Brian Boyle est un vétéran aguerri de 35 ans qui compte 13 saisons d’ancienneté dans la LNH et qui a grandi en banlieue de Boston.

Après avoir vu la vidéo de la mort de George Floyd, Boyle a voulu s’exprimer. L’attaquant des Panthers de la Floride hésitait cependant à le faire, parce qu’il ignorait comment y parvenir sans provoquer de controverse. Il a éventuellement appelé son ex-coéquipier J. T. Brown pour lui poser quelques questions — et écouter. Brown est un joueur noir âgé de 29 ans, et le seul jusqu’ici à avoir manifesté contre la discrimination raciale et la brutalité policière pendant les hymnes nationaux d’un match de la LNH, en 2017.

Les deux hommes ont discuté de la manière dont la mort de Floyd a affecté Brown.

« J’étais en quelque sorte pendu à ses lèvres, a dit Boyle, un joueur blanc. Je ne comprends pas la douleur. Je n’ai jamais vécu ce genre de douleur. »

Le décès de Floyd a secoué plusieurs ligues professionnelles, dont les ligues européennes de soccer et la NFL. Il a aussi affecté la série NASCAR qui, comme la LNH, compte une majorité d’athlètes et de partisans blancs.

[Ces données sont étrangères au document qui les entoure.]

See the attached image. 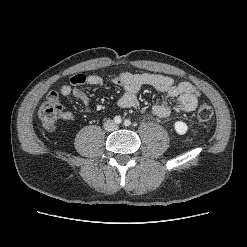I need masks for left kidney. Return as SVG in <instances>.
<instances>
[{
	"instance_id": "5707ae66",
	"label": "left kidney",
	"mask_w": 247,
	"mask_h": 247,
	"mask_svg": "<svg viewBox=\"0 0 247 247\" xmlns=\"http://www.w3.org/2000/svg\"><path fill=\"white\" fill-rule=\"evenodd\" d=\"M174 129L179 135H184L188 130V126L183 121H176L174 123Z\"/></svg>"
}]
</instances>
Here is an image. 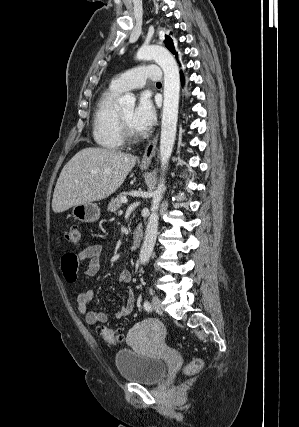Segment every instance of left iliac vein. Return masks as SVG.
Wrapping results in <instances>:
<instances>
[{"instance_id":"1","label":"left iliac vein","mask_w":299,"mask_h":427,"mask_svg":"<svg viewBox=\"0 0 299 427\" xmlns=\"http://www.w3.org/2000/svg\"><path fill=\"white\" fill-rule=\"evenodd\" d=\"M152 305H153V309L158 314H163V307H162V304H161V300L158 297H153V299H152Z\"/></svg>"}]
</instances>
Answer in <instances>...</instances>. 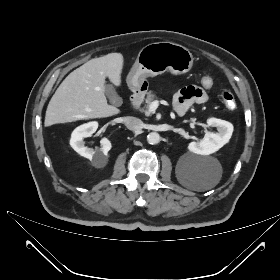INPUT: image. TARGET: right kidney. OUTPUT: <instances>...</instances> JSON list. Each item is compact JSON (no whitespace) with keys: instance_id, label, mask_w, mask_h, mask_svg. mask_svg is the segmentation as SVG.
<instances>
[{"instance_id":"obj_1","label":"right kidney","mask_w":280,"mask_h":280,"mask_svg":"<svg viewBox=\"0 0 280 280\" xmlns=\"http://www.w3.org/2000/svg\"><path fill=\"white\" fill-rule=\"evenodd\" d=\"M97 128L98 123L95 121L77 127L71 134L70 145L78 154L91 161L93 160L95 166L101 167L106 164L108 151L112 147L109 139L102 138L100 140L101 148L97 150L85 147L83 141L84 138L95 133Z\"/></svg>"}]
</instances>
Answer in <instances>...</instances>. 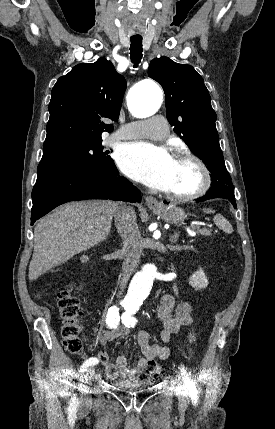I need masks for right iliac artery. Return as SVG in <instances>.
<instances>
[{
  "label": "right iliac artery",
  "mask_w": 275,
  "mask_h": 429,
  "mask_svg": "<svg viewBox=\"0 0 275 429\" xmlns=\"http://www.w3.org/2000/svg\"><path fill=\"white\" fill-rule=\"evenodd\" d=\"M119 321H120V316H119V308L116 306H112L109 308L107 316H106V324L109 328H117V326L119 325ZM99 361L97 358L95 357H91L89 359H87L81 366L80 371L84 372L85 370H87V367L89 366H94L95 364H97ZM77 405V400L76 397H73L71 400V407H76Z\"/></svg>",
  "instance_id": "right-iliac-artery-1"
}]
</instances>
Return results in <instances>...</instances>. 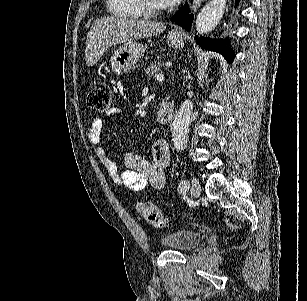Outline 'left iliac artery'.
<instances>
[{"label":"left iliac artery","instance_id":"left-iliac-artery-1","mask_svg":"<svg viewBox=\"0 0 307 301\" xmlns=\"http://www.w3.org/2000/svg\"><path fill=\"white\" fill-rule=\"evenodd\" d=\"M190 187V184L187 180H182L179 184V188L181 192H186Z\"/></svg>","mask_w":307,"mask_h":301}]
</instances>
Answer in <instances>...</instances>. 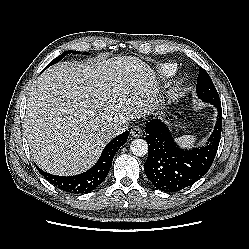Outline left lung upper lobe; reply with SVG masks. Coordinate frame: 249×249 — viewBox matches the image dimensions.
I'll use <instances>...</instances> for the list:
<instances>
[{"label":"left lung upper lobe","instance_id":"left-lung-upper-lobe-1","mask_svg":"<svg viewBox=\"0 0 249 249\" xmlns=\"http://www.w3.org/2000/svg\"><path fill=\"white\" fill-rule=\"evenodd\" d=\"M196 90L198 97L203 102L211 103L213 105L221 103L218 92L209 74L202 67H200L199 70Z\"/></svg>","mask_w":249,"mask_h":249}]
</instances>
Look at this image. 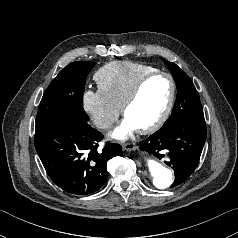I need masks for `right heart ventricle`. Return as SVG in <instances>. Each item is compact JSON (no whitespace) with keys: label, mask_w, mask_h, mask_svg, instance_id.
<instances>
[{"label":"right heart ventricle","mask_w":238,"mask_h":238,"mask_svg":"<svg viewBox=\"0 0 238 238\" xmlns=\"http://www.w3.org/2000/svg\"><path fill=\"white\" fill-rule=\"evenodd\" d=\"M154 71H157L154 67L142 63L112 61L97 70L94 80L105 97L121 108L137 81Z\"/></svg>","instance_id":"obj_1"}]
</instances>
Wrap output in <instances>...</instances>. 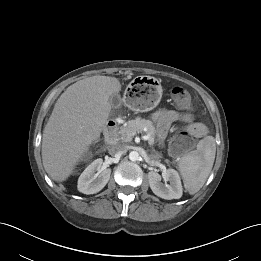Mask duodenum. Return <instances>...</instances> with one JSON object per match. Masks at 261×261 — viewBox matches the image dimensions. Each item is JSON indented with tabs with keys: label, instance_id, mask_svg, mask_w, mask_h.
I'll list each match as a JSON object with an SVG mask.
<instances>
[{
	"label": "duodenum",
	"instance_id": "obj_1",
	"mask_svg": "<svg viewBox=\"0 0 261 261\" xmlns=\"http://www.w3.org/2000/svg\"><path fill=\"white\" fill-rule=\"evenodd\" d=\"M104 136L109 145H115L117 143V124L113 119H109L106 122Z\"/></svg>",
	"mask_w": 261,
	"mask_h": 261
}]
</instances>
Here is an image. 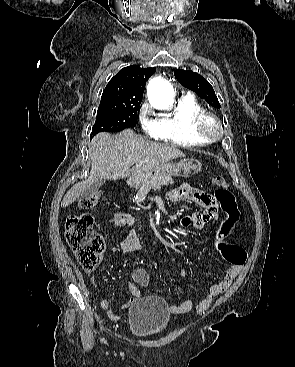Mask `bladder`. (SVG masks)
Instances as JSON below:
<instances>
[{
	"mask_svg": "<svg viewBox=\"0 0 295 367\" xmlns=\"http://www.w3.org/2000/svg\"><path fill=\"white\" fill-rule=\"evenodd\" d=\"M171 319L167 302L158 296H146L136 300L128 312L131 334L139 338L161 335Z\"/></svg>",
	"mask_w": 295,
	"mask_h": 367,
	"instance_id": "obj_1",
	"label": "bladder"
}]
</instances>
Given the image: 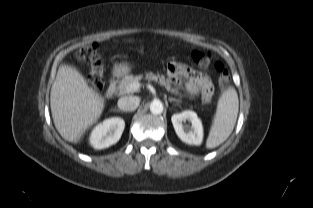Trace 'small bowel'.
Instances as JSON below:
<instances>
[{"mask_svg":"<svg viewBox=\"0 0 313 208\" xmlns=\"http://www.w3.org/2000/svg\"><path fill=\"white\" fill-rule=\"evenodd\" d=\"M168 75L176 85L185 80V89L190 95L200 94L204 101H210L214 88L208 76L187 67L184 64L171 62L167 67Z\"/></svg>","mask_w":313,"mask_h":208,"instance_id":"1","label":"small bowel"}]
</instances>
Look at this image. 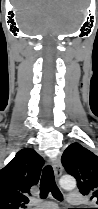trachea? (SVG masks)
Wrapping results in <instances>:
<instances>
[{
    "label": "trachea",
    "instance_id": "obj_1",
    "mask_svg": "<svg viewBox=\"0 0 98 209\" xmlns=\"http://www.w3.org/2000/svg\"><path fill=\"white\" fill-rule=\"evenodd\" d=\"M49 192H51L53 197L57 200H63V195L55 182L53 169L48 165L44 167L42 172L40 181V197L42 199L46 198Z\"/></svg>",
    "mask_w": 98,
    "mask_h": 209
}]
</instances>
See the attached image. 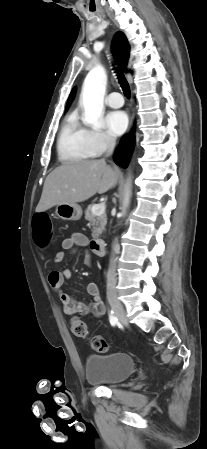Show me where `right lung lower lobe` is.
I'll use <instances>...</instances> for the list:
<instances>
[{
  "label": "right lung lower lobe",
  "mask_w": 207,
  "mask_h": 449,
  "mask_svg": "<svg viewBox=\"0 0 207 449\" xmlns=\"http://www.w3.org/2000/svg\"><path fill=\"white\" fill-rule=\"evenodd\" d=\"M134 145V134L131 133L128 136H124L120 141V147H118L114 154V161L116 164L122 167H127L129 157L132 153Z\"/></svg>",
  "instance_id": "98d812e1"
}]
</instances>
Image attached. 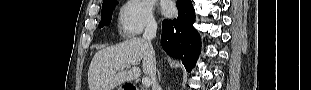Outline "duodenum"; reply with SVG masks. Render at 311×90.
I'll return each instance as SVG.
<instances>
[{"label": "duodenum", "instance_id": "1", "mask_svg": "<svg viewBox=\"0 0 311 90\" xmlns=\"http://www.w3.org/2000/svg\"><path fill=\"white\" fill-rule=\"evenodd\" d=\"M126 90H139V89L134 85H130L126 88Z\"/></svg>", "mask_w": 311, "mask_h": 90}]
</instances>
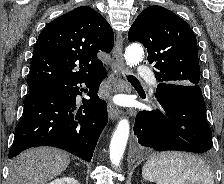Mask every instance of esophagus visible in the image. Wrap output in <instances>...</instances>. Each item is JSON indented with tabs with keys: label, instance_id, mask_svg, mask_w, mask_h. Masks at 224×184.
I'll return each instance as SVG.
<instances>
[{
	"label": "esophagus",
	"instance_id": "1",
	"mask_svg": "<svg viewBox=\"0 0 224 184\" xmlns=\"http://www.w3.org/2000/svg\"><path fill=\"white\" fill-rule=\"evenodd\" d=\"M124 69L123 63V37L119 33L117 35L115 46L113 50L112 64H111V77L113 80V92H120L124 89L122 80V70ZM121 110L112 102L108 103V116L111 120H116L120 117Z\"/></svg>",
	"mask_w": 224,
	"mask_h": 184
}]
</instances>
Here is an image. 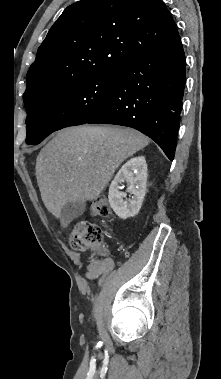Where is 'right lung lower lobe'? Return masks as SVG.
<instances>
[{"mask_svg":"<svg viewBox=\"0 0 221 379\" xmlns=\"http://www.w3.org/2000/svg\"><path fill=\"white\" fill-rule=\"evenodd\" d=\"M186 79L181 38L118 68L109 102L85 123L132 127L153 139L172 161Z\"/></svg>","mask_w":221,"mask_h":379,"instance_id":"98d812e1","label":"right lung lower lobe"}]
</instances>
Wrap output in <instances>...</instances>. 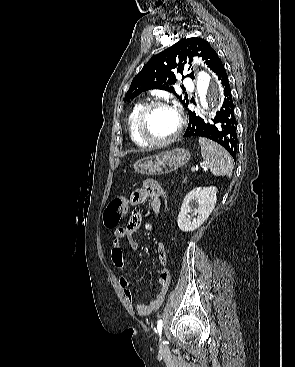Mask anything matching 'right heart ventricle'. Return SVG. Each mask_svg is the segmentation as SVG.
Returning <instances> with one entry per match:
<instances>
[{
    "label": "right heart ventricle",
    "instance_id": "1",
    "mask_svg": "<svg viewBox=\"0 0 295 367\" xmlns=\"http://www.w3.org/2000/svg\"><path fill=\"white\" fill-rule=\"evenodd\" d=\"M145 105L144 102L140 101L134 104V106L131 108L128 117H127V127H128V133L131 138V140L139 147L145 148L148 146L147 143H145L138 135L137 129H136V121L137 117L139 115V112Z\"/></svg>",
    "mask_w": 295,
    "mask_h": 367
}]
</instances>
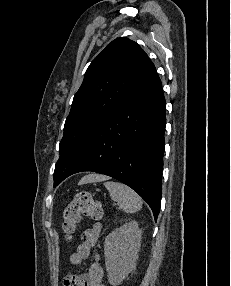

Les joueurs de la LNH n’ont pas l’habitude de se prononcer sur des enjeux de société, peut-être à cause du passé « traditionnel » du hockey. Personne ne s’est levé après le scandale impliquant Akim Aliu, même si Devante Smith-Pelly et Wayne Simmonds ont joint leurs voix à celles de nombreux autres joueurs qui ont publiquement partagé leur expérience avec le racisme dans le hockey.

Cette fois-ci, la culture du silence a été brisée — même s’il s’agit d’une ligue composée à 95 % de joueurs blancs.

Sidney Crosby, Connor McDavid et plus de 100 joueurs ont diffusé des communiqués dans lesquels ils dénonçaient la discrimination raciale, tout en admettant qu’ils jouissent d’un certain privilège, et confiaient vouloir s’éduquer sur cet enjeu.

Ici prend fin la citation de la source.